»»

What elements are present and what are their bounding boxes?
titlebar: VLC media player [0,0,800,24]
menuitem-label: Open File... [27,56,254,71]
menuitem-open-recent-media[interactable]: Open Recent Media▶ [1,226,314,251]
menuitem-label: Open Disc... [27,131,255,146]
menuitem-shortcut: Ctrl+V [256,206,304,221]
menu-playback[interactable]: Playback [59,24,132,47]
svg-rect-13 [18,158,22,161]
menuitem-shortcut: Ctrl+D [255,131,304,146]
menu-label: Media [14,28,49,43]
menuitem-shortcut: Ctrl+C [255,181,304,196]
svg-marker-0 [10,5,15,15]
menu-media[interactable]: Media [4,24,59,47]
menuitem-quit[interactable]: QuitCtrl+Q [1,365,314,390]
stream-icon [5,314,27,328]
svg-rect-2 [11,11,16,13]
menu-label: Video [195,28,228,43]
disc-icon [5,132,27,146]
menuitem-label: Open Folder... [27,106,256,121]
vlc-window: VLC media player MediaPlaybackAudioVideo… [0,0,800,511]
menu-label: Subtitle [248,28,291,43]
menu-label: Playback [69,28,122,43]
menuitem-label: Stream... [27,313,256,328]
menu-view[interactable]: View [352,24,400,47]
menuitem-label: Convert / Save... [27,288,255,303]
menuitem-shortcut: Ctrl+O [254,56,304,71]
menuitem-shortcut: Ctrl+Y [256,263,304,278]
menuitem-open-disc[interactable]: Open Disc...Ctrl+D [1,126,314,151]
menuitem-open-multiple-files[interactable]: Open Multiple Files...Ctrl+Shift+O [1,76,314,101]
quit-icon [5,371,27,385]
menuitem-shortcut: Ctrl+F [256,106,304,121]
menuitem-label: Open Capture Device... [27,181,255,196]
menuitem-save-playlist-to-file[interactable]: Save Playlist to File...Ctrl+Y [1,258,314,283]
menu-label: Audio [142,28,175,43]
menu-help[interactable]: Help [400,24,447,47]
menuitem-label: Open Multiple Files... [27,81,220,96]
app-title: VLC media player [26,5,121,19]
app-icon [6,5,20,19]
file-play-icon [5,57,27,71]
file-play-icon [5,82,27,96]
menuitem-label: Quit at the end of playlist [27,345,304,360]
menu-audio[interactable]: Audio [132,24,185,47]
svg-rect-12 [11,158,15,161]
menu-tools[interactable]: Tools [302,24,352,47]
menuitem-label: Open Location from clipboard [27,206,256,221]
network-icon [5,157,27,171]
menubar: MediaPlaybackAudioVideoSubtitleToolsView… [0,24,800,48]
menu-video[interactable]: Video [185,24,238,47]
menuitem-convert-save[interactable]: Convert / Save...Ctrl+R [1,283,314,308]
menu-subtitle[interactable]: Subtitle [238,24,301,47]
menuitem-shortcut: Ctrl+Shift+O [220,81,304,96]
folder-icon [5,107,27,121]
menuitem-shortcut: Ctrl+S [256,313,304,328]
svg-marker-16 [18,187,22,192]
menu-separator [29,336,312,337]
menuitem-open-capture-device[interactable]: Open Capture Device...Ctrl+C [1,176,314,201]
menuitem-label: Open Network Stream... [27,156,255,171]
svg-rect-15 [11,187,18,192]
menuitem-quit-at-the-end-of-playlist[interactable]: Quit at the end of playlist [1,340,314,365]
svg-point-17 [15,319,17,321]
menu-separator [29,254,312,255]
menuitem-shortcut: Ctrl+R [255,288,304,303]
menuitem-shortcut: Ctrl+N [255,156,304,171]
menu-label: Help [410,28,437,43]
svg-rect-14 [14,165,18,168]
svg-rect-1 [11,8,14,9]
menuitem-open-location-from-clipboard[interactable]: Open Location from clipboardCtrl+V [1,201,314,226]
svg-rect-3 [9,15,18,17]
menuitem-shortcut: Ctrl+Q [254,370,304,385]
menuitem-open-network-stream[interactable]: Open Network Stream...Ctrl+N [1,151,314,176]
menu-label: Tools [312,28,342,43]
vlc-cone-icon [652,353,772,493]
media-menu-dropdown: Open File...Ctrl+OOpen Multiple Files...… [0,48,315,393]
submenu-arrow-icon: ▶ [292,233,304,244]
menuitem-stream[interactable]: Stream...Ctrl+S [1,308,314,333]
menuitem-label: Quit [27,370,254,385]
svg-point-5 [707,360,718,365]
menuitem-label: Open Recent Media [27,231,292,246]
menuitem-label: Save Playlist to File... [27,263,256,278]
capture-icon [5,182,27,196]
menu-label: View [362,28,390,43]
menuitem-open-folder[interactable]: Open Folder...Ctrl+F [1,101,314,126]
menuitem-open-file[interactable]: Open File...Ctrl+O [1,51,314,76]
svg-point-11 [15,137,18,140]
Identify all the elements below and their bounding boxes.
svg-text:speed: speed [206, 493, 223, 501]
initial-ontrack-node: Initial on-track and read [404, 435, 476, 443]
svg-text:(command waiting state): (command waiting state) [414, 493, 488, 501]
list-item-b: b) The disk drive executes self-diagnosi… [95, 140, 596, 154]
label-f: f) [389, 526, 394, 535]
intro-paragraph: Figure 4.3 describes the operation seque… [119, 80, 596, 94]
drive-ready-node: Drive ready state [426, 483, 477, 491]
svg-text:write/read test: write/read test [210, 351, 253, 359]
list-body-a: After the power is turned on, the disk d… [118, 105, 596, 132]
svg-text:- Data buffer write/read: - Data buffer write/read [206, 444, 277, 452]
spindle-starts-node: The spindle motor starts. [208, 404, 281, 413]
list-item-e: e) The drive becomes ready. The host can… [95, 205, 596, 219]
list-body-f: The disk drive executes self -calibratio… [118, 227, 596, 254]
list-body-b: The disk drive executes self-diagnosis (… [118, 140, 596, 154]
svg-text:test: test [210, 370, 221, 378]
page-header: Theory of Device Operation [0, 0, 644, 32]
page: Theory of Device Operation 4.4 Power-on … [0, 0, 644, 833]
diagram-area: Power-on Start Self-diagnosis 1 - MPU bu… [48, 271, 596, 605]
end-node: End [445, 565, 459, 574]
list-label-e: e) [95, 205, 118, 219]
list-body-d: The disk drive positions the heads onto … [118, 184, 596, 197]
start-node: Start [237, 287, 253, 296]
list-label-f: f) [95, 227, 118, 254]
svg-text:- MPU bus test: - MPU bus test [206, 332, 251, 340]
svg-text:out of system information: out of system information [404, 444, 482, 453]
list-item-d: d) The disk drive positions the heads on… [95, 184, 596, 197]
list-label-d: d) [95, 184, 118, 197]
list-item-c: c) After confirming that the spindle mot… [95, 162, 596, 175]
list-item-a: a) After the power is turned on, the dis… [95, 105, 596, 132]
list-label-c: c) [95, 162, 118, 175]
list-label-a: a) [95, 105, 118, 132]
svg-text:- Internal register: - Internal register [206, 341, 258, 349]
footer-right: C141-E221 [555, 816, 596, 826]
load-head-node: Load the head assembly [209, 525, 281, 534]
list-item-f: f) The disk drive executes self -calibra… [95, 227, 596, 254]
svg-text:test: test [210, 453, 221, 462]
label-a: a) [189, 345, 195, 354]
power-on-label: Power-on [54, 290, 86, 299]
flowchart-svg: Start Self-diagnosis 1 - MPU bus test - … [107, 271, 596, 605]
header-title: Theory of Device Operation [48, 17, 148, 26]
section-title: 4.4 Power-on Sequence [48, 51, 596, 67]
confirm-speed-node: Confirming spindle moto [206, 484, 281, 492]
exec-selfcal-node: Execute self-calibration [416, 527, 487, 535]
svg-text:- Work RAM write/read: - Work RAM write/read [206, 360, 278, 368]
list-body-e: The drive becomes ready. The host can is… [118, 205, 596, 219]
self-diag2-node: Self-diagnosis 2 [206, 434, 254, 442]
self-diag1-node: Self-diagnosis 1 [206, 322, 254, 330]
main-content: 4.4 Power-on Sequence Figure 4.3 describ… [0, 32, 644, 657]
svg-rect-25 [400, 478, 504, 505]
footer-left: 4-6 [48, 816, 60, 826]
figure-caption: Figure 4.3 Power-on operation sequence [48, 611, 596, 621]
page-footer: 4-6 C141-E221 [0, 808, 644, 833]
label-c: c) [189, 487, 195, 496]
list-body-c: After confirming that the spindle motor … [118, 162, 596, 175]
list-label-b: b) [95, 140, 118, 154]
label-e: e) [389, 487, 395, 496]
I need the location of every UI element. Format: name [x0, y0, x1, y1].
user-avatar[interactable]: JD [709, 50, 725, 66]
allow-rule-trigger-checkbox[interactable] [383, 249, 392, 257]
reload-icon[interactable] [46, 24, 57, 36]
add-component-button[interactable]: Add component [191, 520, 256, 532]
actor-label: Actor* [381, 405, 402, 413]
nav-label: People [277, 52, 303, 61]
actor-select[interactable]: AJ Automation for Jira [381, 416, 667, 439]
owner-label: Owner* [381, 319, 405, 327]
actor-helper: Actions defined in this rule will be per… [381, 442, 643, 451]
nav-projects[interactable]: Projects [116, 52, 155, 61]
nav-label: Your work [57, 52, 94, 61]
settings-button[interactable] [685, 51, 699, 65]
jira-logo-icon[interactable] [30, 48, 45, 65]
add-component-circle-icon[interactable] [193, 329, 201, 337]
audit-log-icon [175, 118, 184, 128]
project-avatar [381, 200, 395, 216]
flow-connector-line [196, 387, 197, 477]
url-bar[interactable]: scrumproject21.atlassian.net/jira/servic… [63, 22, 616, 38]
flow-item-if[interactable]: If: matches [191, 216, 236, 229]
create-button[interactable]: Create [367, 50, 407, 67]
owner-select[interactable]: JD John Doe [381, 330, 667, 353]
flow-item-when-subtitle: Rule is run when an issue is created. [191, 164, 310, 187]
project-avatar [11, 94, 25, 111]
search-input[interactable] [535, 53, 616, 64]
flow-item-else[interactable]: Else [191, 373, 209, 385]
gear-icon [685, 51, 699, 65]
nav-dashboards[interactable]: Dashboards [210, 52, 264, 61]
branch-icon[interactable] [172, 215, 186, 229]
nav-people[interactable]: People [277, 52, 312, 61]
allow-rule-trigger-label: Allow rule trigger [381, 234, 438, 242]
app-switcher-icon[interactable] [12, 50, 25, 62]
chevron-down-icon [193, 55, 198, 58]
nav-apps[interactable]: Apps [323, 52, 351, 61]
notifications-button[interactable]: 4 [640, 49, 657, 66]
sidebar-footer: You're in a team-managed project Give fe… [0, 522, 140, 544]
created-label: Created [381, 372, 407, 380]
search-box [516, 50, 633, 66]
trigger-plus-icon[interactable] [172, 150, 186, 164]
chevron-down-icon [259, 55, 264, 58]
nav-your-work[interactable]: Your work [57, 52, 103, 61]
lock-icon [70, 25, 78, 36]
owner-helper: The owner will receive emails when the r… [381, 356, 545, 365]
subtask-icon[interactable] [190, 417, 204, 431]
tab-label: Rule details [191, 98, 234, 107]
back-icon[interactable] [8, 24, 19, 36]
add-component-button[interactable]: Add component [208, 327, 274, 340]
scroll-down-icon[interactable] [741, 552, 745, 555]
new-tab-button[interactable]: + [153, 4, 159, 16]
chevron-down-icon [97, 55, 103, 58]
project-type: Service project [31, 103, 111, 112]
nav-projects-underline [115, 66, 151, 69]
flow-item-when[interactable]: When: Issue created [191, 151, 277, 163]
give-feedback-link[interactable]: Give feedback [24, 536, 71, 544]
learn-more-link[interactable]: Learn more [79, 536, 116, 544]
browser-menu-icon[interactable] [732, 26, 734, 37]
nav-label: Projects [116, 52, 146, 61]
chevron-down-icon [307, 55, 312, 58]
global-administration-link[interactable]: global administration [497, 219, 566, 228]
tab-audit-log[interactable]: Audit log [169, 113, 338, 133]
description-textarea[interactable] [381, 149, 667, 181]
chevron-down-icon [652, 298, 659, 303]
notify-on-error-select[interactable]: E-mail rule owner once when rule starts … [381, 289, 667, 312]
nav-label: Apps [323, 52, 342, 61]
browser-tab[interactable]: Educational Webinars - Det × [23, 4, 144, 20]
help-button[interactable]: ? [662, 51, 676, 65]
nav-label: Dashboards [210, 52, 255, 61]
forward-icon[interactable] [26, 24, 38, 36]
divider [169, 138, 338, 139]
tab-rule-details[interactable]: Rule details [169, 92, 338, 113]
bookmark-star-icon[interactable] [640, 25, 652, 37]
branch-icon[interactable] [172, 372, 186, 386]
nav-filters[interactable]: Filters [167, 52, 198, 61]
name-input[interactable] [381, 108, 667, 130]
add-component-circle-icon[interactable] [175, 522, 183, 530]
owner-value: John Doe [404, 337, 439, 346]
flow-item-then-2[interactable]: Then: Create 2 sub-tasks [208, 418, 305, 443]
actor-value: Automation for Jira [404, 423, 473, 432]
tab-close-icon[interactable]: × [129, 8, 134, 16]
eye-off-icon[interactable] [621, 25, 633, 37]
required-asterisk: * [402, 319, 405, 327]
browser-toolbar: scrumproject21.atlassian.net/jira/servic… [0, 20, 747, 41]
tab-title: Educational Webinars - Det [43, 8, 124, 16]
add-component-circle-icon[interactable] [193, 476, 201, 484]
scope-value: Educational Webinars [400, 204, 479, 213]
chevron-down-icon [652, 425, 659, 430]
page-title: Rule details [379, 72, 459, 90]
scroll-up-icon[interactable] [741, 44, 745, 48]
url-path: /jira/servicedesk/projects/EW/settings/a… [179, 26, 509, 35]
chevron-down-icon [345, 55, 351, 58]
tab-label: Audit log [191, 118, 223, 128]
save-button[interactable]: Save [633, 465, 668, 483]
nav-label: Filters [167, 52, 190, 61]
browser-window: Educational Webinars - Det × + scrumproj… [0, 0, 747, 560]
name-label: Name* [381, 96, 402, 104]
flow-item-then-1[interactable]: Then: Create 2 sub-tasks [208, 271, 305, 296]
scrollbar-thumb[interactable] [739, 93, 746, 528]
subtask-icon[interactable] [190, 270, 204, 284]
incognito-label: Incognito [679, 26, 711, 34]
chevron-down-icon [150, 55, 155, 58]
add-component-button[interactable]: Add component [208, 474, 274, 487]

««

▶ **Exercise directions**
Gather each line from the entries above that includes the word "Theory".

▶ **Exercise output**
page-header: Theory of Device Operation [0, 0, 644, 32]
page: Theory of Device Operation 4.4 Power-on … [0, 0, 644, 833]
header-title: Theory of Device Operation [48, 17, 148, 26]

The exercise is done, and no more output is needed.